With many countries already pushing up interest rates up at the fastest pace in decades, richer countries’ borrowing costs — shown by their benchmark bond yield — are already up over 200 basis points, or 2 percentage points, over the past year.
A 300 bps three-year rise from here would, on average, translate into a 1 percentage point (ppt) of GDP increase in interest spending by 2025 compared to this year’s median interest expenditure to GDP of 2.2%.
“That is a significant pressure point on public spending in most cases,” S&P said albeit “still manageable” in many cases thanks to the slump in costs seen over the past decade.
Potential exceptions include Italy where debt is already over 140% of GDP, although S&P expects the ECB to prevent Rome’s borrowing costs rising as much as 300 basis points.
If it does not, it could ramp up Italy’s interest costs as a percentage of GDP to 5.5% – a level last seen in 2012 before then ECB chief Mario Draghi made his “whatever it takes” pledge.
For Spain it would rise to 3 ppts of GDP, its highest level since 2015. For the United States it would be 4.6 ppts, for Britain it would be 3.5 ppts, while in Japan, which has the world’s highest debt to GDP ratio at 223%, it would climb to 5.4 ppts.

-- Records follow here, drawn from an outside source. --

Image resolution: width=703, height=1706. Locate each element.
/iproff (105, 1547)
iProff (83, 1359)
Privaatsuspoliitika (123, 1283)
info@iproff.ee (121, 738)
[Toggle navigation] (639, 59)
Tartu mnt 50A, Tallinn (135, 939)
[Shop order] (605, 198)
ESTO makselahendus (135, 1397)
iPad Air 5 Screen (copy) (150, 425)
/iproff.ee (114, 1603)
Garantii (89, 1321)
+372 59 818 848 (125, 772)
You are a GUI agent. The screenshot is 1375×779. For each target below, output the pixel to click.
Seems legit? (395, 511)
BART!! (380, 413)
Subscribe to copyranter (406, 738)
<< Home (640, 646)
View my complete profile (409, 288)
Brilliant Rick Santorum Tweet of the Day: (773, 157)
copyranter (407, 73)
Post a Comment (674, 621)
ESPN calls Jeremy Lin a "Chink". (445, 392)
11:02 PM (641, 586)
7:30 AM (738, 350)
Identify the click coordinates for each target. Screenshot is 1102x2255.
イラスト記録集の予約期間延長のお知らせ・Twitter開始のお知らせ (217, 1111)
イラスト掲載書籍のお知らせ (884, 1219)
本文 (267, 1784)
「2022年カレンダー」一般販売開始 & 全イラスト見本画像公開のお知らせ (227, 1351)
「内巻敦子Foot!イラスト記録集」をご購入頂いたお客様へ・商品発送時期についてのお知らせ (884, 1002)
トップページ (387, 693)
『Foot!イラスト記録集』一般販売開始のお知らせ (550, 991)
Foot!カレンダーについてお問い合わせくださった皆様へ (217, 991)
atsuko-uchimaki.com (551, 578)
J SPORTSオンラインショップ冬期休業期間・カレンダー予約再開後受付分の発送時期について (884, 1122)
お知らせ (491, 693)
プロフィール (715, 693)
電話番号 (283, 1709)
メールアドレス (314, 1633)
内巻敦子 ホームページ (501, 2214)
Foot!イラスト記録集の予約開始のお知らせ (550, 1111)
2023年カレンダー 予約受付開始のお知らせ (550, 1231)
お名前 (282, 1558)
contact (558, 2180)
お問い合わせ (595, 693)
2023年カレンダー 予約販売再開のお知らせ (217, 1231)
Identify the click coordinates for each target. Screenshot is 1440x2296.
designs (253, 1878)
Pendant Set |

There is another side too. The rapid rise in global interest rates is expected to see many economies grind to a near halt over the next few years.
“This implies that to stabilise debt to GDP, governments would need to tighten underlying fiscal positions more than they appear willing or able to do at present,” S&P’s analysts said, pointing to the swathes of governments now subsidising energy, and in some cases, food costs.